Intel Haswell Xeon E5-2630 CPUs
2 SD cards in internal SD/USB adapters in a ZFS mirror for booting
6 4TB Hitachi SAS drives (ZFS "RAID-10")
2 200GB Seagate SAS SSDs (1 SLOG, 1 L2ARCH)

These used to work perfectly probably around 10 months ago using then -CURRENT (which was 11.x before the first BETAs/RCs).  Since then they've pretty much been powered off and I'm trying to revive them.  So far I've tried both 11-STABLE and 12-CURRENT. Under both of them, sometimes booting dies as the USB bus the SD adapters are on time out, which keeps the kernel from finding the boot devices.  Other times everything works, however both the xhci0 and ehci0 interrupts receive over ~250k interrupts/second.  If I disable XHCI in the UEFI firmware, the xhci0 interrupts obviously stop, but the ehci0 ones are unchanged.  As I said, I don't recall this happening before, so it's either a change that happened in the kernel, or it's something introduced by an UEFI update (I'm on the latest that was released about a month ago).

UEFI settings that might be relevant:

PCI/PCIE Settings

SR-IOV Tech Support - Enabled
ARI Support - Enabled
Above 4GB Decoding - Enabled
ASPM Support - Auto

USB Settings

Legacy USB Support - Disabled
Port 60/64 Emulation - Disabled
XHCI - Enabled

Miscellaneous Settings

X2APIC - Enabled (toggling this doesn't seem to change the issue)

dmesg, 'vmstat -i', usbconfig, and output from setting hw.usb.debug, hw.usb.ehci.debug, and hw.usb.xhci.debug are attached.

I got this all off of the 11-STABLE host booted off LiveUSB, so it will have an extra device listed.  The 12-CURRENT host *NOT* booted off of LiveUSB (so without the extra device) has the same issues.
Comment 1 Hans Petter Selasky freebsd_committer freebsd_triage 2016-10-23 07:11:42 UTC
Can you set xhci.debug=32 and ehci.debug=32

That will reveal the interrupts that are happening.

There hasn't been any IRQ related changes recently in the USB code, so I suspect this is something more generic.

--HPS
Comment 2 Dustin Marquess 2016-10-24 02:56:46 UTC
Created attachment 176090 [details]
output from debug=32
Comment 3 Dustin Marquess 2016-10-24 05:28:55 UTC
I'm really starting to think that this is a Lenovo bug now.  On a hunch I booted a live USB of "that other OS" and sure enough, it has the same issue!
Comment 4 Hans Petter Selasky freebsd_committer freebsd_triage 2016-10-24 06:37:36 UTC
Hi,

From what I can see, something is generating the fake USB interrupts.

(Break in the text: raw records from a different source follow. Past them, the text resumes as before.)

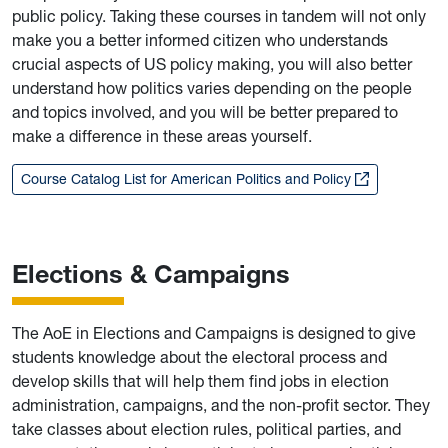
public policy. Taking these courses in tandem will not only
make you a better informed citizen who understands
crucial aspects of US policy making, you will also better
understand how politics varies depending on the people
and topics involved, and you will be better prepared to
make a difference in these areas yourself.
Course Catalog List for American Politics and Policy
Elections & Campaigns
The AoE in Elections and Campaigns is designed to give
students knowledge about the electoral process and
develop skills that will help them find jobs in election
administration, campaigns, and the non-profit sector. They
take classes about election rules, political parties, and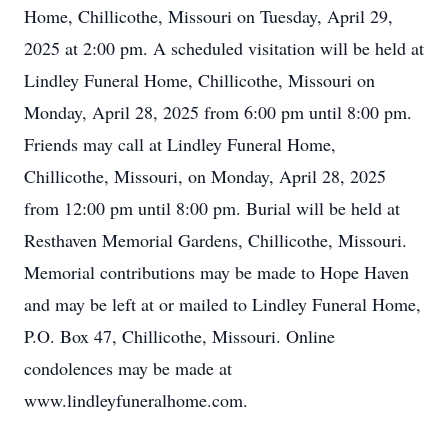
Home, Chillicothe, Missouri on Tuesday, April 29,
2025 at 2:00 pm. A scheduled visitation will be held at
Lindley Funeral Home, Chillicothe, Missouri on
Monday, April 28, 2025 from 6:00 pm until 8:00 pm.
Friends may call at Lindley Funeral Home,
Chillicothe, Missouri, on Monday, April 28, 2025
from 12:00 pm until 8:00 pm. Burial will be held at
Resthaven Memorial Gardens, Chillicothe, Missouri.
Memorial contributions may be made to Hope Haven
and may be left at or mailed to Lindley Funeral Home,
P.O. Box 47, Chillicothe, Missouri. Online
condolences may be made at
www.lindleyfuneralhome.com.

There is no real reason for USB to interrupt that frequently.

--HPS
Comment 5 Hans Petter Selasky freebsd_committer freebsd_triage 2016-10-24 06:38:46 UTC
Sometimes this can happend because the BIOS was using a PCI device and didn't clear the IRQ's properly before exiting. Typically the VGA adapter.
Comment 6 Dustin Marquess 2016-10-24 08:22:06 UTC
There's no monitor nor keyboard attached. Access is normally done using Serial over IPMI, however the system does have a built-in IPKVM in the BMC that I assume attached over USB.

I downgraded the BIOS as far as it'll let me, and it still happens.  I went to go downgrade the BMC, but they don't seem to post older releases of firmware for that. Sounds like I'll be opening a ticket with them!

Thanks for the help.
Comment 7 Dustin Marquess 2016-10-31 04:40:45 UTC
Okay, for some reason this seems to be caused by the Chelsio boot ROM.  Not sure how, but disabling that fixes it.  Sorry for the spam!